FOR THE RECORD: "Requiem 2002" pens open leter to President Bush


Following is the text of a letter to President George W. Bush initiated by the organizers of the mass action and vigil "Requiem 2002: Face the Truth." The following information was excerpted from the website www.gongadze.org.


The Gongadze Foundation is a non-governmental organization, working to protect journalists' rights, political and intellectual freedoms; provide legal assistance; develop continuing education programs for journalists; and help the families of reporters who have unjustly suffered while performing their professional duties. The Gongadze Foundation was established in 2001. At this point its primary goal is to seek a logical conclusion to the investigation of kidnapping and murder of the Ukrainian journalist Heorhii Gongadze and to create a legal precedent that would prevent further crimes against Ukrainian reporters and political activists. The leader and founder of the Gongadze Foundation is Myroslava Gongadze, Heorhii's widow.

The Forum of Ukrainian Students in America is a non-governmental organization that brings together Ukrainian youth studying in the United States. Established in December 2000, the forum's first initiative was sending an open letter signed by 60 students in America and Europe to Ukraine's President Leonid Kuchma, demanding his resignation. The Forum also appealed to Ukraine's students and businessmen urging support for democratic forces during the 2002 parliamentary elections. The forum's goals are: to give students an opportunity to influence social life in Ukraine while studying abroad; to maintain and encourage interest in political, economic and cultural processes in Ukraine through discussion and exchange of information; and to maintain a network of students returning from studying abroad to Ukraine.

(Editor's note: At press time, spokespersons for "Requiem 2002" had not responded to The Weekly's queries about the number of signatories to the open letter.)

Dear Mr. President:

We, a group of American scholars, civic activists and Ukrainian students studying in the U.S., are writing to urge you to support the Ukrainian people in their determination to defend their rights and freedoms, endangered by the country's current regime. We hope that your administration will make it clear to President Leonid Kuchma and other top Ukrainian officials that there can be no progress in U.S.-Ukrainian relations, or in Ukraine's relations with NATO, unless they allow for freedom and democracy to flourish in their country. Ukraine can contribute to peace and stability on the European continent only if its government respects basic democratic values. Therefore, actively promoting the emergence of a truly democratic Ukraine is in U.S. vital national interests.

Today, on September 16, 2002, Ukraine commemorates two years since the disappearance of the independent journalist Heorhii Gongadze. He vanished without a trace after a series of his articles had exposed far-reaching corruption at the highest levels of Ukrainian leadership. Several months later, a former presidential security officer provided recordings that implicate President Kuchma and other top officials in planning the journalist's murder. The government's investigation of the crime instantly turned into a farce, since the primary suspects were also the ones overseeing the investigation.

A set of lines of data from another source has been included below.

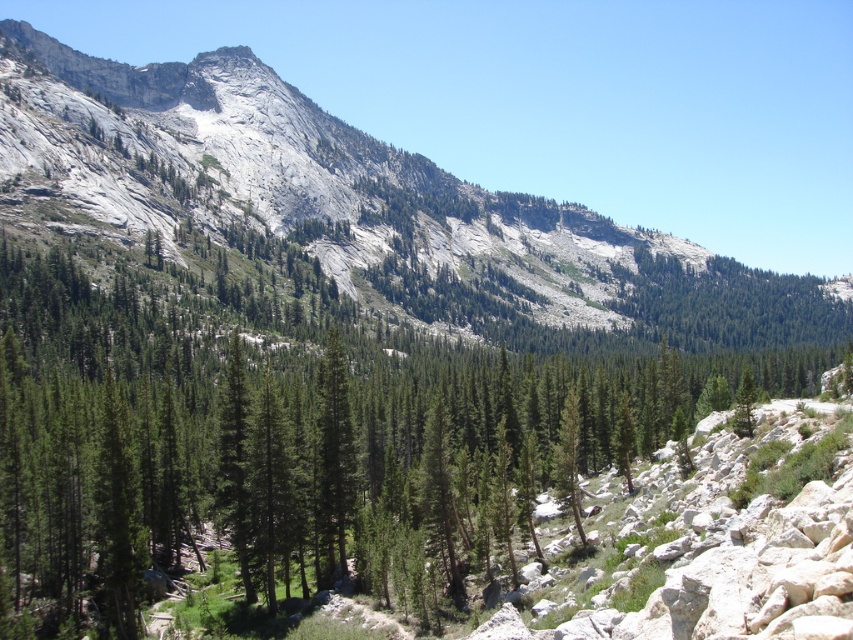 You are standing on the dirt path in the middle ground of the mountain landscape. You see the green matte tree at center and the gray rock mountain at center. Which object is positioned to the left when viewed from your perspective?

The green matte tree at center is positioned to the left of the gray rock mountain at center. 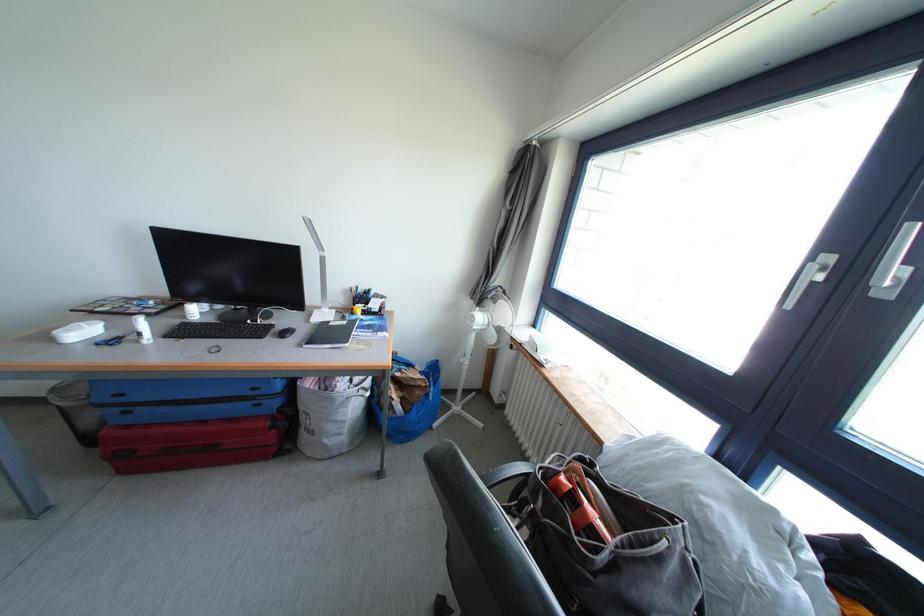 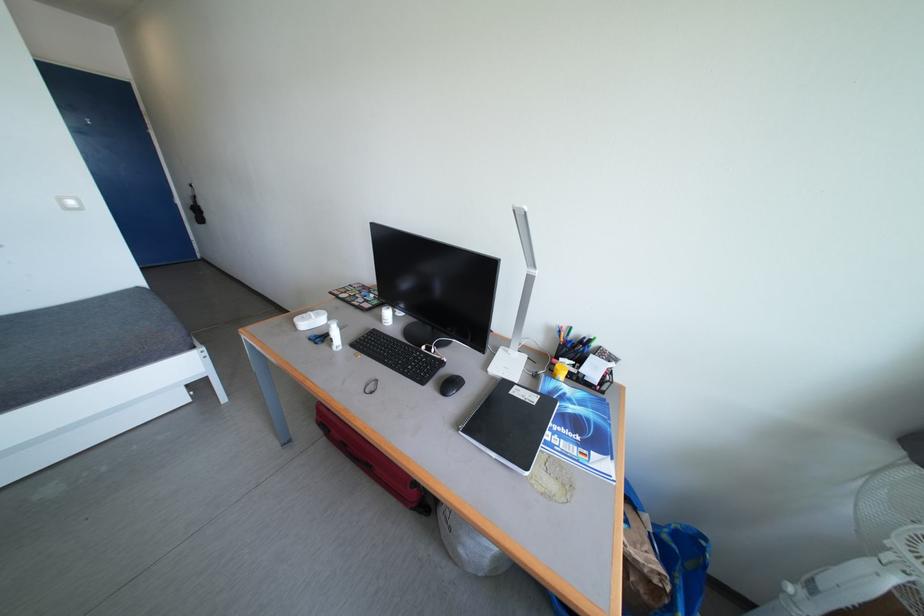 Question: Based on the continuous images, in which direction is the camera rotating? Reply with the corresponding letter.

Gongadze's brutal murder and its aftermath touched every Ukrainian in the same profound way that the terrorist attacks of September 11 affected Americans. However, while the organizers of last year's terror against the U.S. were uncovered and relentlessly pursued, the assault on the rights of free-thinking Ukrainians remains unpunished. After two years of empty promises, cover-up attempts and pure inaction by the Ukrainian authorities, we come to only one conclusion: the perpetrators of Gongadze's murder, as well as of numerous other "accidental" deaths of opposition journalists and politicians, will never be found as long as Ukraine is ruled by a few unaccountable individuals bent on keeping power at all costs. The regime, which denies the people of the second largest country in Europe basic rights and human dignity, is incapable of providing justice. Therefore, we call on you to insist on its fundamental transformation, which would give way to the genuine representatives of the people's choice.

Mr. President, in your speech in Warsaw last year you pledged to reward Ukraine's aspiration to become a European nation. The Ukrainian people all share this goal and resolutely strive to achieve it. However, they still remain separated from the rest of Europe by a wall of brutal, unchecked power exercised for the benefit of the privileged few. This wall of oppression is certainly doomed to fall for, as President Ronald Reagan affirmed while speaking at the Brandenburg Gate, "it cannot withstand faith, it cannot withstand truth, and it cannot withstand freedom." Now is the time for America to act decisively and extend its hand to the people of Ukraine so that we together can tear down this wall!